▶ Your instructions: Transcribe every entry exactly, leaving out any pictures.

——

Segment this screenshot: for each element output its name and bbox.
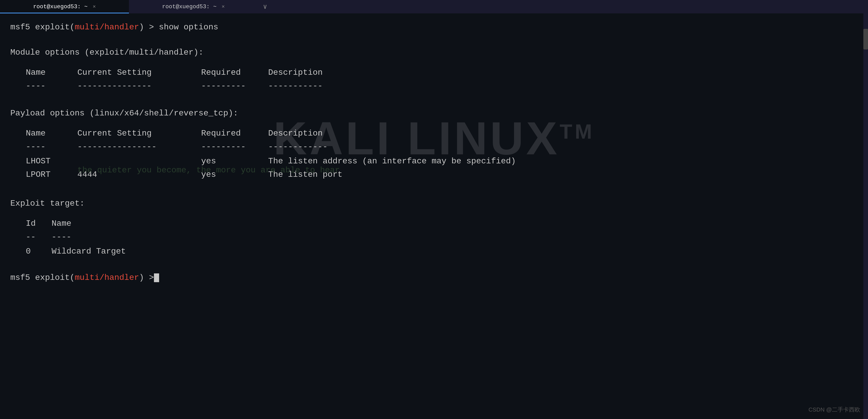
prompt-prefix-1: msf5 exploit(	[10, 21, 75, 33]
module-table-separator: ---- --------------- --------- ---------…	[26, 80, 858, 92]
payload-sep-current: ----------------	[78, 141, 201, 153]
payload-table-header: Name Current Setting Required Descriptio…	[26, 127, 858, 140]
module-options-header: Module options (exploit/multi/handler):	[10, 46, 858, 59]
titlebar: root@xuegod53: ~ × root@xuegod53: ~ × ∨	[0, 0, 868, 13]
module-sep-name: ----	[26, 80, 78, 92]
terminal-content: msf5 exploit(multi/handler) > show optio…	[0, 13, 868, 419]
lhost-desc: The listen address (an interface may be …	[268, 155, 858, 167]
payload-col-current-header: Current Setting	[78, 127, 201, 140]
exploit-col-id-header: Id	[26, 218, 52, 230]
scrollbar[interactable]	[863, 13, 868, 419]
cursor	[154, 273, 159, 282]
payload-row-lport: LPORT 4444 yes The listen port	[26, 168, 858, 181]
payload-table-separator: ---- ---------------- --------- --------…	[26, 141, 858, 153]
lport-name: LPORT	[26, 168, 78, 181]
prompt-exploit-1: multi/handler	[75, 21, 139, 33]
payload-table: Name Current Setting Required Descriptio…	[26, 127, 858, 181]
payload-sep-required: ---------	[201, 141, 268, 153]
lport-required: yes	[201, 168, 268, 181]
module-col-desc-header: Description	[268, 66, 858, 79]
lhost-name: LHOST	[26, 155, 78, 167]
module-table: Name Current Setting Required Descriptio…	[26, 66, 858, 92]
module-table-header: Name Current Setting Required Descriptio…	[26, 66, 858, 79]
tab-1-close[interactable]: ×	[93, 4, 96, 10]
prompt-exploit-2: multi/handler	[75, 271, 139, 284]
scrollbar-thumb[interactable]	[863, 29, 868, 50]
exploit-sep-id: --	[26, 231, 52, 243]
module-col-required-header: Required	[201, 66, 268, 79]
exploit-target-header: Exploit target:	[10, 197, 858, 210]
exploit-name-0: Wildcard Target	[52, 245, 858, 258]
prompt-suffix-1: ) > show options	[139, 21, 218, 33]
tab-2-close[interactable]: ×	[222, 4, 225, 10]
module-sep-desc: -----------	[268, 80, 858, 92]
exploit-col-name-header: Name	[52, 218, 858, 230]
lhost-required: yes	[201, 155, 268, 167]
exploit-target-table: Id Name -- ---- 0 Wildcard Target	[26, 218, 858, 258]
command-line: msf5 exploit(multi/handler) > show optio…	[10, 21, 858, 33]
module-sep-required: ---------	[201, 80, 268, 92]
payload-row-lhost: LHOST yes The listen address (an interfa…	[26, 155, 858, 167]
payload-sep-name: ----	[26, 141, 78, 153]
payload-options-header: Payload options (linux/x64/shell/reverse…	[10, 107, 858, 120]
payload-col-required-header: Required	[201, 127, 268, 140]
lport-current: 4444	[78, 168, 201, 181]
exploit-sep-name: ----	[52, 231, 858, 243]
lport-desc: The listen port	[268, 168, 858, 181]
tab-2-label: root@xuegod53: ~	[162, 4, 216, 10]
tab-1-label: root@xuegod53: ~	[33, 4, 87, 10]
payload-col-name-header: Name	[26, 127, 78, 140]
final-prompt-line[interactable]: msf5 exploit(multi/handler) >	[10, 271, 858, 284]
exploit-row-0: 0 Wildcard Target	[26, 245, 858, 258]
module-col-current-header: Current Setting	[78, 66, 201, 79]
exploit-table-header: Id Name	[26, 218, 858, 230]
prompt-prefix-2: msf5 exploit(	[10, 271, 75, 284]
module-sep-current: ---------------	[78, 80, 201, 92]
tab-2[interactable]: root@xuegod53: ~ ×	[129, 0, 258, 13]
exploit-table-separator: -- ----	[26, 231, 858, 243]
exploit-id-0: 0	[26, 245, 52, 258]
module-col-name-header: Name	[26, 66, 78, 79]
prompt-suffix-2: ) >	[139, 271, 154, 284]
new-tab-button[interactable]: ∨	[258, 3, 272, 11]
csdn-credit: CSDN @二手卡西欧	[808, 405, 860, 414]
lhost-current	[78, 155, 201, 167]
payload-sep-desc: ------------	[268, 141, 858, 153]
tab-1[interactable]: root@xuegod53: ~ ×	[0, 0, 129, 13]
payload-col-desc-header: Description	[268, 127, 858, 140]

——

▶ Answer area:
Segment this screenshot: for each element output its name and bbox.
prompt-prefix-1: msf5 exploit(	[10, 21, 75, 33]
module-table-separator: ---- --------------- --------- ---------…	[26, 80, 858, 92]
payload-sep-current: ----------------	[78, 141, 201, 153]
payload-table-header: Name Current Setting Required Descriptio…	[26, 127, 858, 140]
module-options-header: Module options (exploit/multi/handler):	[10, 46, 858, 59]
titlebar: root@xuegod53: ~ × root@xuegod53: ~ × ∨	[0, 0, 868, 13]
module-sep-name: ----	[26, 80, 78, 92]
terminal-content: msf5 exploit(multi/handler) > show optio…	[0, 13, 868, 419]
lhost-desc: The listen address (an interface may be …	[268, 155, 858, 167]
payload-col-current-header: Current Setting	[78, 127, 201, 140]
exploit-col-id-header: Id	[26, 218, 52, 230]
scrollbar[interactable]	[863, 13, 868, 419]
cursor	[154, 273, 159, 282]
payload-row-lport: LPORT 4444 yes The listen port	[26, 168, 858, 181]
payload-table-separator: ---- ---------------- --------- --------…	[26, 141, 858, 153]
lport-name: LPORT	[26, 168, 78, 181]
prompt-exploit-1: multi/handler	[75, 21, 139, 33]
payload-table: Name Current Setting Required Descriptio…	[26, 127, 858, 181]
payload-sep-required: ---------	[201, 141, 268, 153]
lport-required: yes	[201, 168, 268, 181]
module-col-desc-header: Description	[268, 66, 858, 79]
lhost-name: LHOST	[26, 155, 78, 167]
module-table: Name Current Setting Required Descriptio…	[26, 66, 858, 92]
module-table-header: Name Current Setting Required Descriptio…	[26, 66, 858, 79]
tab-1-close[interactable]: ×	[93, 4, 96, 10]
prompt-exploit-2: multi/handler	[75, 271, 139, 284]
scrollbar-thumb[interactable]	[863, 29, 868, 50]
exploit-sep-id: --	[26, 231, 52, 243]
module-col-required-header: Required	[201, 66, 268, 79]
exploit-target-header: Exploit target:	[10, 197, 858, 210]
exploit-name-0: Wildcard Target	[52, 245, 858, 258]
prompt-suffix-1: ) > show options	[139, 21, 218, 33]
tab-2-close[interactable]: ×	[222, 4, 225, 10]
module-sep-desc: -----------	[268, 80, 858, 92]
exploit-col-name-header: Name	[52, 218, 858, 230]
lhost-required: yes	[201, 155, 268, 167]
exploit-target-table: Id Name -- ---- 0 Wildcard Target	[26, 218, 858, 258]
command-line: msf5 exploit(multi/handler) > show optio…	[10, 21, 858, 33]
module-sep-required: ---------	[201, 80, 268, 92]
payload-row-lhost: LHOST yes The listen address (an interfa…	[26, 155, 858, 167]
payload-sep-name: ----	[26, 141, 78, 153]
payload-options-header: Payload options (linux/x64/shell/reverse…	[10, 107, 858, 120]
payload-col-required-header: Required	[201, 127, 268, 140]
lport-current: 4444	[78, 168, 201, 181]
exploit-sep-name: ----	[52, 231, 858, 243]
lport-desc: The listen port	[268, 168, 858, 181]
tab-2-label: root@xuegod53: ~	[162, 4, 216, 10]
tab-1-label: root@xuegod53: ~	[33, 4, 87, 10]
payload-col-name-header: Name	[26, 127, 78, 140]
final-prompt-line[interactable]: msf5 exploit(multi/handler) >	[10, 271, 858, 284]
exploit-row-0: 0 Wildcard Target	[26, 245, 858, 258]
module-col-current-header: Current Setting	[78, 66, 201, 79]
exploit-table-header: Id Name	[26, 218, 858, 230]
prompt-prefix-2: msf5 exploit(	[10, 271, 75, 284]
module-sep-current: ---------------	[78, 80, 201, 92]
tab-2[interactable]: root@xuegod53: ~ ×	[129, 0, 258, 13]
exploit-table-separator: -- ----	[26, 231, 858, 243]
exploit-id-0: 0	[26, 245, 52, 258]
module-col-name-header: Name	[26, 66, 78, 79]
prompt-suffix-2: ) >	[139, 271, 154, 284]
new-tab-button[interactable]: ∨	[258, 3, 272, 11]
csdn-credit: CSDN @二手卡西欧	[808, 405, 860, 414]
lhost-current	[78, 155, 201, 167]
payload-sep-desc: ------------	[268, 141, 858, 153]
tab-1[interactable]: root@xuegod53: ~ ×	[0, 0, 129, 13]
payload-col-desc-header: Description	[268, 127, 858, 140]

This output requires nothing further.